This week saw only a few updates, but the ongoing entertainment changes to the resort are starting to get more attention. We’ll start with a few update items, but then we want to talk a bit about what’s going on with entertainment…
PREVIOUS UPDATE + WDW MASTERPOST
In case you’re behind (it’s easy to fall behind these days…even for us), our last update was on July 30. If you’re brand new and would just like a thorough look at the Disney World reopening, we have a Disney World Reopening Masterpost that covers the basics and links to our deeper content.
Updated Wait Time Scorecards
I’ve done a pretty good job of updating our new “wait time scorecards” once every week. These look at the last seven days of wait times, compare them to the previous seven days, and include analysis about how wait times impact park strategy. We’ve also started doing more “random walk” analysis of different strategies.

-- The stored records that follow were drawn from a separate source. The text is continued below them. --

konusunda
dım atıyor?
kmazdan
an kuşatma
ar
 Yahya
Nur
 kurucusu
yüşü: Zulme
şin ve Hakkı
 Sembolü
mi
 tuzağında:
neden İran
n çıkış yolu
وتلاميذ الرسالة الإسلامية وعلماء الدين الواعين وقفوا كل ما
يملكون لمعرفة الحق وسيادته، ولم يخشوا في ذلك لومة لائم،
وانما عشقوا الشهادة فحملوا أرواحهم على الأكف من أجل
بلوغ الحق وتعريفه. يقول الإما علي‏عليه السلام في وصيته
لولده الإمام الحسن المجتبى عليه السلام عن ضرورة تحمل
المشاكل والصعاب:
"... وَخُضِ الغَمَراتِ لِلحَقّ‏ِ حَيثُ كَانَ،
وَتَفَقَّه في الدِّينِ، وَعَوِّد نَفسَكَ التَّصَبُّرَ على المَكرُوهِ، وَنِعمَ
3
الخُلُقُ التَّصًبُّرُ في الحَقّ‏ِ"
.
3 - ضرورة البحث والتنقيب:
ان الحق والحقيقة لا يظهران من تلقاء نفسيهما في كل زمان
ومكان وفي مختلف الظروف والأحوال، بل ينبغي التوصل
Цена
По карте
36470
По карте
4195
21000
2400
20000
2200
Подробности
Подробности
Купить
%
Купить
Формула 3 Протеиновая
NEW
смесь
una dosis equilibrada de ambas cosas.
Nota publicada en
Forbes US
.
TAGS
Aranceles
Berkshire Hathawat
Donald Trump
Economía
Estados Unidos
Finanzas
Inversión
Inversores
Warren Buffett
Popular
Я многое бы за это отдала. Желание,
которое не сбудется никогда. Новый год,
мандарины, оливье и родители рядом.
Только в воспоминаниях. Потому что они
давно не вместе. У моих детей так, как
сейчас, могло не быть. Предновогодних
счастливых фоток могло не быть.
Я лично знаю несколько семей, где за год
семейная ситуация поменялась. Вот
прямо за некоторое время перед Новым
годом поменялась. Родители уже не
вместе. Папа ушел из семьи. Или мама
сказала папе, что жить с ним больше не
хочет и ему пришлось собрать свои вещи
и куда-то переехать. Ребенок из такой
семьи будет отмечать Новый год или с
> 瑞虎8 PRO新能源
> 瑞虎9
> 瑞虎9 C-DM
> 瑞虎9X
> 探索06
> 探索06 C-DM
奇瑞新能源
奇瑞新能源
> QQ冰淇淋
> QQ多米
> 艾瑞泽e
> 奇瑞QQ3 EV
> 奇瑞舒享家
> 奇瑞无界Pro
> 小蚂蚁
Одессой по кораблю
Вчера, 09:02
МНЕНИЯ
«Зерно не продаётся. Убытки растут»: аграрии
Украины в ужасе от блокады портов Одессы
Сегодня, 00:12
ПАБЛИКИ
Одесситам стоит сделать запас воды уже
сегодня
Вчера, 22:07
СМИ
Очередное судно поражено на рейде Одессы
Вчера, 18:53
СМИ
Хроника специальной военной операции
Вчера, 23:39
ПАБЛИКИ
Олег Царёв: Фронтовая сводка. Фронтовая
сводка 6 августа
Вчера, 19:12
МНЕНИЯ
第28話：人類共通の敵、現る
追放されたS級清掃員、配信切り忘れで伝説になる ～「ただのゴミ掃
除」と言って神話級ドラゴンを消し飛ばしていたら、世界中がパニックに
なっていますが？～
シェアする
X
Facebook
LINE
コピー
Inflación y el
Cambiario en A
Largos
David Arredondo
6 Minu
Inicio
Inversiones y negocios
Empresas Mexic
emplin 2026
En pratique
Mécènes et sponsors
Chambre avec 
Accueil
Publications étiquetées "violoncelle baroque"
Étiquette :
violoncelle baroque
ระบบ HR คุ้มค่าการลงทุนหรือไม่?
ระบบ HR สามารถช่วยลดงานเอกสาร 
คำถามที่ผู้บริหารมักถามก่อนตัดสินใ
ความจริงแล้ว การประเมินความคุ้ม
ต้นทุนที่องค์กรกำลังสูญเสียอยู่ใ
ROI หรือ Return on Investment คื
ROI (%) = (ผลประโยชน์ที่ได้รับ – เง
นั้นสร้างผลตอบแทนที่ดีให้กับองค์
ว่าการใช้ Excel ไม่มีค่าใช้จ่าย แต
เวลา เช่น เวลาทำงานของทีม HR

The latest wait time scorecard are here:
Disney Beats Quarterly Expectations
Despite an 85% drop in revenue for Parks, Experiences, and Products, Disney’s stock price jumped about 9% following the quarterly earnings report. Analysts see Disney+, which has beaten expectations, as giving Disney enough support to weather the ongoing storm.
I might have more analysis of this later, but the short is just that Disney+ couldn’t have released at a better time. It grew over the first few months and then was able to surge forward while people spent more time at home. I still think it needs more original content, but for now somewhere around $1 billion per quarter is something Disney has to be happy about for a pretty new product (for comparison, parks dropped from $6.5 billion last year this quarter to just under $1 billion this quarter).
Parks Pass Availability Update
As of Wednesday evening (have to work ahead of schedule this week, sorry!), here’s a quick overview of parks pass availability (see the full calendar here):
Theme Park Ticket Guests have full availability through September 26, 2021
Disney Resort Guests have full availability except they are blocked from Hollywood Studios on September 5 and 6, 2020
Meanwhile, annual passholders…
Have no availability for any parks August 6 through August 17
Have only Epcot availability the rest of August, except two days with Animal Kingdom and one day with Magic Kingdom
Have no Hollywood Studios availability until September 8
Have no weekend Hollywood Studios availability until October 11
We’re a week past Disney slowing its plans to reopen hotels. We’re a few days past Disney admitting on the earnings call that tourist demand hasn’t been as high as they expected. So…I dunno…still sort of feels like maybe they could throw a little more availability to the passholders. You can read more about the parks pass system here.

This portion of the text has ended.